A sandwich has two pieces of bread. (I, as you can see, am a CULINARY GENIUS.) Two essential pieces that bookend whatever is inside. And the beauty of a sandwich, of course, is that you can put whatever you want between those two pieces of bread. Cheese? Mayo? Hell yeah. Slice of bacon, a tomato, some turkey? Go to town.
So my reflection recipe’s two essential pieces — the “bread” of the recipe — are 1. gratitude for three items, and 2. one thing I am really looking forward to happening in the next 24 hours.
I don’t think I need to explain the power of a gratitude practice to any of you; it’s well documented. The looking ahead to one bright spot is a concept I really liked from the book Make Time, which talks about how each day, it’s important to choose what they call a “highlight.” (You can read a lot more about their concept here.) As the authors write, “Your Highlight gives each day a focal point. Research shows that the way you experience your days is not determined primarily by what happens to you. In fact, you create your own reality by choosing what you pay attention to. This might seem obvious, but we think it’s a big deal: You can design your time by choosing where you direct your attention. And your daily Highlight is the target of that attention.”

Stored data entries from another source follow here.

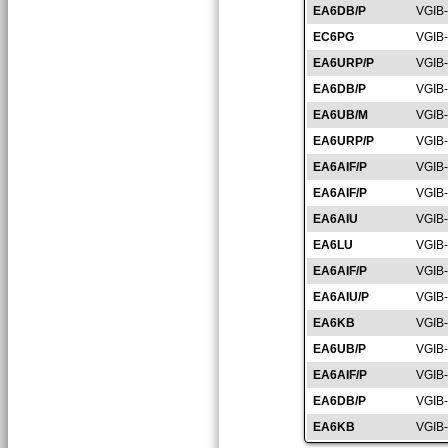
EA6DB/P
VGIB
EC6PG
VGIB
EA6URP/P
VGIB
EA6DB/P
VGIB
EA6UB/M
VGIB
EA6URP/P
VGIB
EA6AIF/P
VGIB
EA6AIF/P
VGIB
EA6AIU
VGIB
EA6LU
VGIB
EA6AIF/P
VGIB
EA6AIU/P
VGIB
EA6KB
VGIB
EA6UB/P
VGIB
EA6AIF/P
VGIB
EA6DB/P
VGIB
EA6KB
VGIB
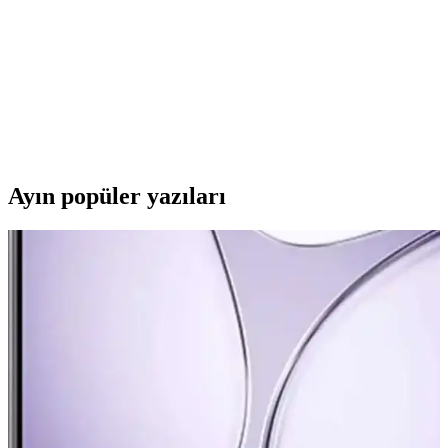
alanlarında ideal kullanım sağlar.
Pro Serisi Gri Renkli Gaming Mouse Pad: Yüksek
Hassasiyet ve Estetik Tasarım Özellikleri
Pro Serisi gri renkli gaming mouse pad, yüksek hassasiyet, kaymayı
önleyici alt yüzey ve estetik tasarımıyla oyun ve profesyonel
kullanım için ideal bir seçim sunar.
Ayın popüler yazıları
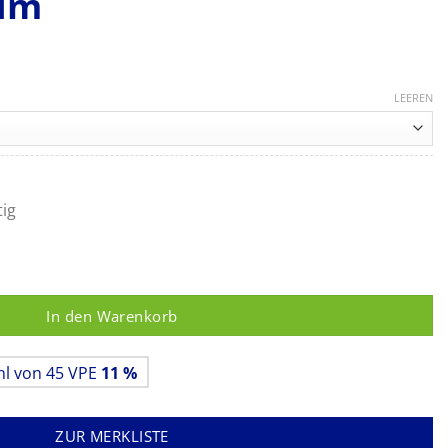
ium
reisspanne:
89 €
LEEREN
s
,80 €
tig
arbstoff- und parfümfreie Variante von Sterillium Menge
In den Warenkorb
hl von 45 VPE
11 %
ZUR MERKLISTE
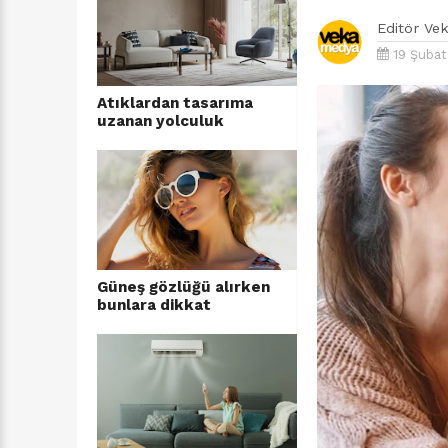
Editör
Ve
19 Şubat
Atıklardan tasarıma
uzanan yolculuk
Güneş gözlüğü alırken
bunlara dikkat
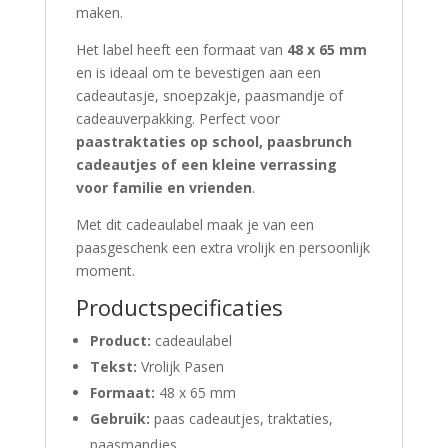
maken.
Het label heeft een formaat van
48 x 65 mm
en is ideaal om te bevestigen aan een
cadeautasje, snoepzakje, paasmandje of
cadeauverpakking. Perfect voor
paastraktaties op school, paasbrunch
cadeautjes of een kleine verrassing
voor familie en vrienden
.
Met dit cadeaulabel maak je van een
paasgeschenk een extra vrolijk en persoonlijk
moment.
Productspecificaties
Product:
cadeaulabel
Tekst:
Vrolijk Pasen
Formaat:
48 x 65 mm
Gebruik:
paas cadeautjes, traktaties,
paasmandjes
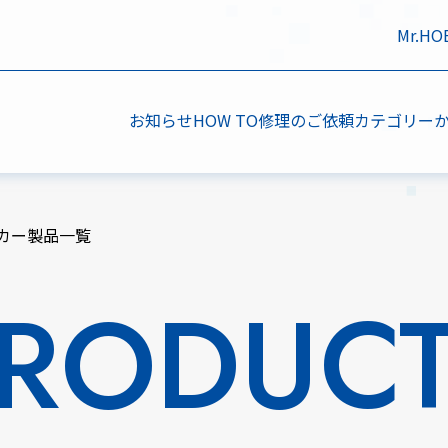
Mr.H
お知らせ
HOW TO
修理のご依頼
カテゴリー
カー製品一覧
RODUC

Then what goes in between? Well, whatever you need. Right now I’m working on being kinder to myself, so after I reflect on my items of gratitude, I write down a thing I like about myself, and a thing I did that day that I was proud of. Then I pick the highlight for the next day.
But say you were working on kindness towards your body. You could write down an appreciation of a feature of yours. Or say you wanted to develop more patience. You could write out a situation where you could have been more patient, or an upcoming scenario where you need to prepare yourself to draw on your patience. Etc etc and so on. The middle of the sandwich can be whatever you want. For brevity’s sake, I recommend keeping it to 2–3 items. Otherwise, all the stuff, much like in a sandwich, can sort of start to get squished together and be hard to taste distinctly.
An much like a delicious sandwich, you can make it in the evening or the morning. The only thing I think is important is to write it out. So take a beat for five minutes. Write down your gratitude. Write down the inner ingredients of your sandwich, whatever they may be. Then write down your highlight for the coming day.
Voila. A sandwich for the soul. (Think I can get a book deal based on that concept, huh?)